If you only have a quarter the fun Annie had wae snoopy you’ll still have done well.


----------



## The laird (Nov 7, 2017)

Hi welcome and enjoy,you’ve obtained a famous vehicle within this great group of people .as wully said if you have half as much fun as Annie had you will do great.
That vehicle is a great servant happy and safe miles


----------



## Old Git (Nov 7, 2017)

Hello welcome and enjoy:have fun::have fun:


----------



## Minisorella (Nov 7, 2017)

:welcome: to the forum and a big welcome back to Snoopy   It's great that our Aussie friends have found a good home for Snoopy.

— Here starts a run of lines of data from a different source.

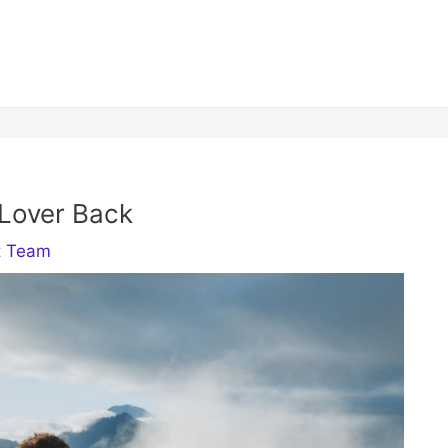
 Lover Back
t Team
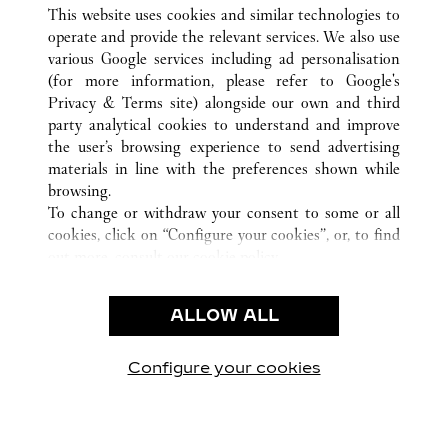
TOUTES LES BOUTIQUES CARTIER
TAIWAN, CHINE
This website uses cookies and similar technologies to
KAOHSIUNG
operate and provide the relevant services. We also use
various Google services including ad personalisation
(for more information, please refer to
Google's
CUSTOMER CARE
Privacy & Terms site
) alongside our own and third
party analytical cookies to understand and improve
NOUS CONTACTER
the user’s browsing experience to send advertising
FAQ
materials in line with the preferences shown while
NOTRE ENTREPRISE
browsing.
To change or withdraw your consent to some or all
CARRIÈRES
cookies, click on “Configure your cookies”, or, to find
TROUVER UNE BOUTIQUE
out more, consult our
cookie policy.
By clicking “Allow all”, you give your consent to the
LÉGAL ET CONFIDENTIALITÉ
use of the above-mentioned cookies.
ALLOW ALL
CONDITIONS D’UTILISATION
By clicking “Allow technical cookies only”, you give
POLITIQUE DE CONFIDENTIALITÉ
your consent to the use of technical cookies only.
CONDITIONS DE VENTE
Configure your cookies
Retrouvez-nous sur Facebook
Retrouvez-nous sur Twitter
Retrouvez-nous sur Pint
Retrouvez-nous 
Retrouvez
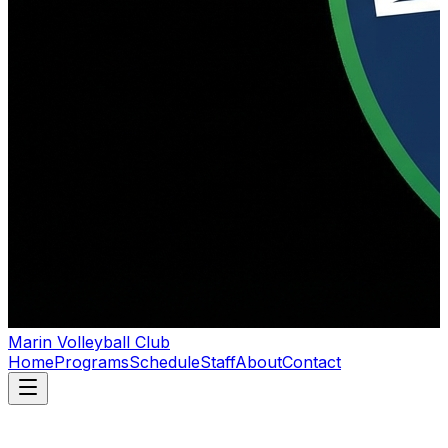
Marin Volleyball Club
Home
Programs
Schedule
Staff
About
Contact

He's had some amazing adventures over the years and I hope you both enjoy many more together.  Maybe pop in from time to time and tell about Snoopy's latest travels?


----------



## jeanette (Nov 8, 2017)

Hi and:welcome::camper:


----------



## Miduck (Nov 8, 2017)

*Miduck*

Welcombe the gang you won't go rong


----------



## mscott (Nov 9, 2017)

Thank you all for such a warm welcome, feel privileged to be behind the wheel of such a famous vehicle, I will take extra good care of him and keep you updated on our travels! :camper:

Will be looking to become a full member of the site in the coming weeks as the POIs are a great idea to have, along size all the other bits too. 

I am yet to sleep in him yet as will be looking to build a slight extension to the bed (6’2 and my feet hang, just a little!) but will search the forums if there is any tips on how to create a flip down extension to a bench seat.

Thanks again guys and all the best in your travels!

-Morgan


----------



## phillybarbour (Nov 9, 2017)

Hi and welcome along to Snoopy, and driver.


----------